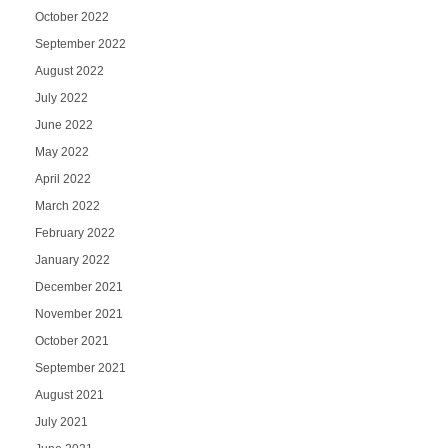
October 2022
September 2022
August 2022
July 2022
June 2022
May 2022
April 2022
March 2022
February 2022
January 2022
December 2021
November 2021
October 2021
September 2021
August 2021
July 2021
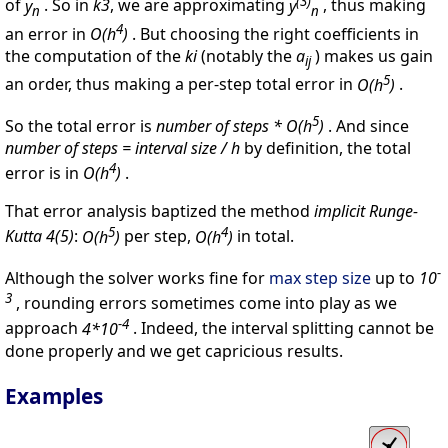
(3)
of
y
. So in
k3
, we are approximating
y
, thus making
n
n
4
an error in
O(h
)
. But choosing the right coefficients in
the computation of the
ki
(notably the
a
) makes us gain
ij
5
an order, thus making a per-step total error in
O(h
)
.
5
So the total error is
number of steps * O(h
)
. And since
number of steps = interval size / h
by definition, the total
4
error is in
O(h
)
.
That error analysis baptized the method
implicit Runge-
5
4
Kutta 4(5)
:
O(h
)
per step,
O(h
)
in total.
-
Although the solver works fine for
max step size
up to
10
3
, rounding errors sometimes come into play as we
-4
approach
4*10
. Indeed, the interval splitting cannot be
done properly and we get capricious results.
Examples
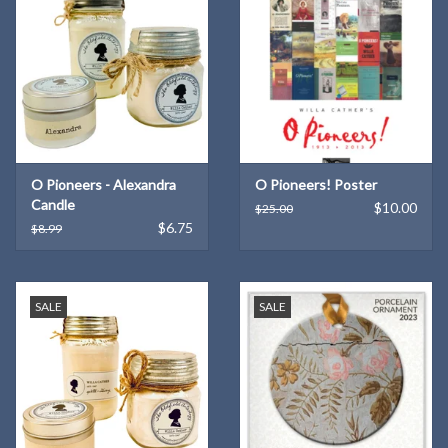
O Pioneers - Alexandra
O Pioneers! Poster
Candle
$10.00
$25.00
$6.75
$8.99
SALE
SALE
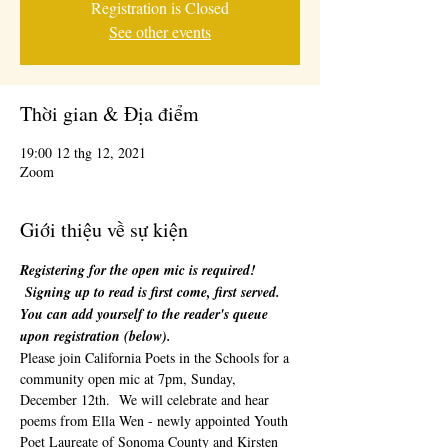
Registration is Closed
See other events
Thời gian & Địa điểm
19:00 12 thg 12, 2021
Zoom
Giới thiệu về sự kiện
Registering for the open mic is required! 
 Signing up to read is first come, first served. 
You can add yourself to the reader's queue 
upon registration (below). 
Please join California Poets in the Schools for a 
community open mic at 7pm, Sunday, 
December 12th.  We will celebrate and hear 
poems from Ella Wen - newly appointed Youth 
Poet Laureate of Sonoma County and Kirsten 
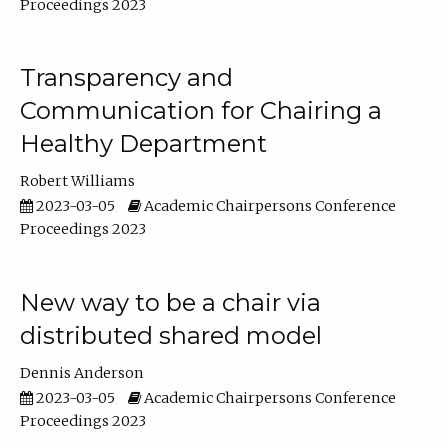
Proceedings 2023
Transparency and
Communication for Chairing a
Healthy Department
Robert Williams
2023-03-05
Academic Chairpersons Conference
Proceedings 2023
New way to be a chair via
distributed shared model
Dennis Anderson
2023-03-05
Academic Chairpersons Conference
Proceedings 2023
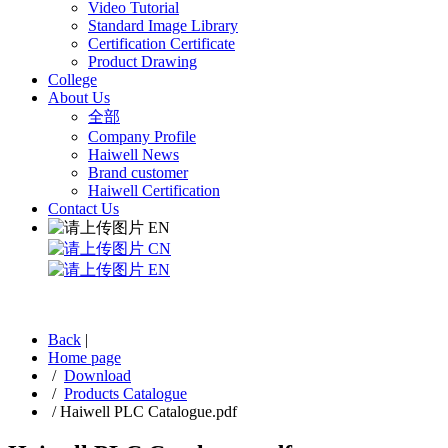
Video Tutorial
Standard Image Library
Certification Certificate
Product Drawing
College
About Us
全部
Company Profile
Haiwell News
Brand customer
Haiwell Certification
Contact Us
EN
CN
EN
Back
|
Home page
/
Download
/
Products Catalogue
/
Haiwell PLC Catalogue.pdf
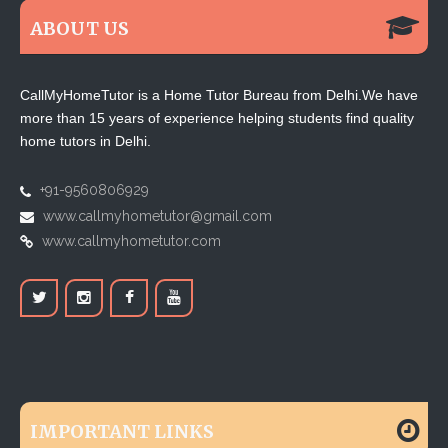
ABOUT US
CallMyHomeTutor is a Home Tutor Bureau from Delhi.We have
more than 15 years of experience helping students find quality
home tutors in Delhi.
+91-9560806929
www.callmyhometutor@gmail.com
www.callmyhometutor.com
IMPORTANT LINKS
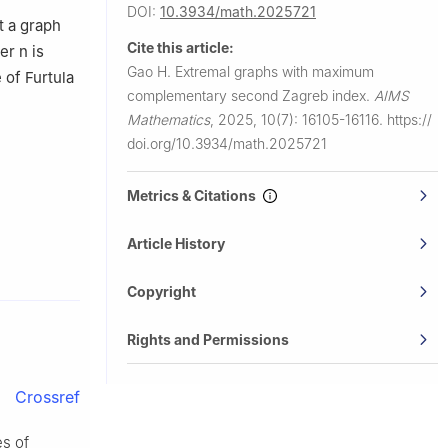
DOI:
10.3934/math.2025721
at a graph
Cite this article:
der
n
is
Gao H.
Extremal graphs with maximum
 of Furtula
complementary second Zagreb index.
AIMS
Mathematics
,
2025, 10(7): 16105-16116.
https://
doi.org/10.3934/math.2025721
Metrics & Citations
Article History
Copyright
Rights and Permissions
Crossref
s of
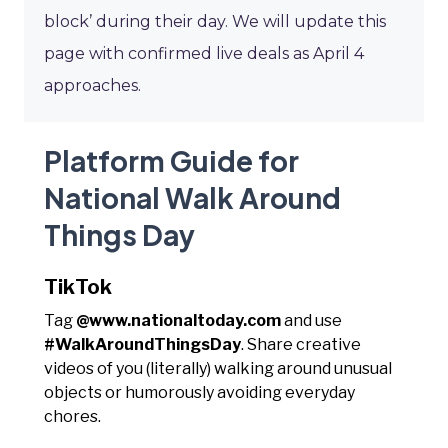
block’ during their day. We will update this
page with confirmed live deals as April 4
approaches.
Platform Guide for
National Walk Around
Things Day
TikTok
Tag
@www.nationaltoday.com
and use
#WalkAroundThingsDay
. Share creative
videos of you (literally) walking around unusual
objects or humorously avoiding everyday
chores.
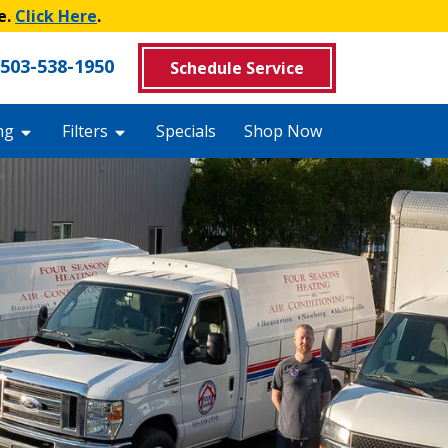
e.
Click Here
.
503-538-1950
Schedule Service
ng
Filters
Specials
Shop Now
────────────────────
**Prompt:**
Without the pictures, reproduce every line of the records above exactly.

**Response area:**
October 2022
September 2022
August 2022
July 2022
June 2022
May 2022
April 2022
March 2022
February 2022
January 2022
December 2021
November 2021
October 2021
September 2021
August 2021
July 2021
(3)
of
y
. So in
k3
, we are approximating
y
, thus making
n
n
4
an error in
O(h
)
. But choosing the right coefficients in
the computation of the
ki
(notably the
a
) makes us gain
ij
5
an order, thus making a per-step total error in
O(h
)
.
5
So the total error is
number of steps * O(h
)
. And since
number of steps = interval size / h
by definition, the total
4
error is in
O(h
)
.
That error analysis baptized the method
implicit Runge-
5
4
Kutta 4(5)
:
O(h
)
per step,
O(h
)
in total.
-
Although the solver works fine for
max step size
up to
10
3
, rounding errors sometimes come into play as we
-4
approach
4*10
. Indeed, the interval splitting cannot be
done properly and we get capricious results.
Examples
O Pioneers - Alexandra
O Pioneers! Poster
Candle
$10.00
$25.00
$6.75
$8.99
SALE
SALE
Registration is Closed
See other events
Thời gian & Địa điểm
19:00 12 thg 12, 2021
Zoom
Giới thiệu về sự kiện
Registering for the open mic is required! 
 Signing up to read is first come, first served. 
You can add yourself to the reader's queue 
upon registration (below). 
Please join California Poets in the Schools for a 
community open mic at 7pm, Sunday, 
December 12th.  We will celebrate and hear 
poems from Ella Wen - newly appointed Youth 
Poet Laureate of Sonoma County and Kirsten 
Proceedings 2023
Transparency and
Communication for Chairing a
Healthy Department
Robert Williams
2023-03-05
Academic Chairpersons Conference
Proceedings 2023
New way to be a chair via
distributed shared model
Dennis Anderson
2023-03-05
Academic Chairpersons Conference
Proceedings 2023
Video Tutorial
Standard Image Library
Certification Certificate
Product Drawing
College
About Us
全部
Company Profile
Haiwell News
Brand customer
Haiwell Certification
Contact Us
EN
CN
EN
Back
|
Home page
/
Download
/
Products Catalogue
/
Haiwell PLC Catalogue.pdf
ABOUT US
CallMyHomeTutor is a Home Tutor Bureau from Delhi.We have
more than 15 years of experience helping students find quality
home tutors in Delhi.
+91-9560806929
www.callmyhometutor@gmail.com
www.callmyhometutor.com
IMPORTANT LINKS
DOI:
10.3934/math.2025721
at a graph
Cite this article:
der
n
is
Gao H.
Extremal graphs with maximum
 of Furtula
complementary second Zagreb index.
AIMS
Mathematics
,
2025, 10(7): 16105-16116.
https://
doi.org/10.3934/math.2025721
Metrics & Citations
Article History
Copyright
Rights and Permissions
Crossref
s of
block’ during their day. We will update this
page with confirmed live deals as April 4
approaches.
Platform Guide for
National Walk Around
Things Day
TikTok
Tag
@www.nationaltoday.com
and use
#WalkAroundThingsDay
. Share creative
videos of you (literally) walking around unusual
objects or humorously avoiding everyday
chores.
e.
Click Here
.
503-538-1950
Schedule Service
ng
Filters
Specials
Shop Now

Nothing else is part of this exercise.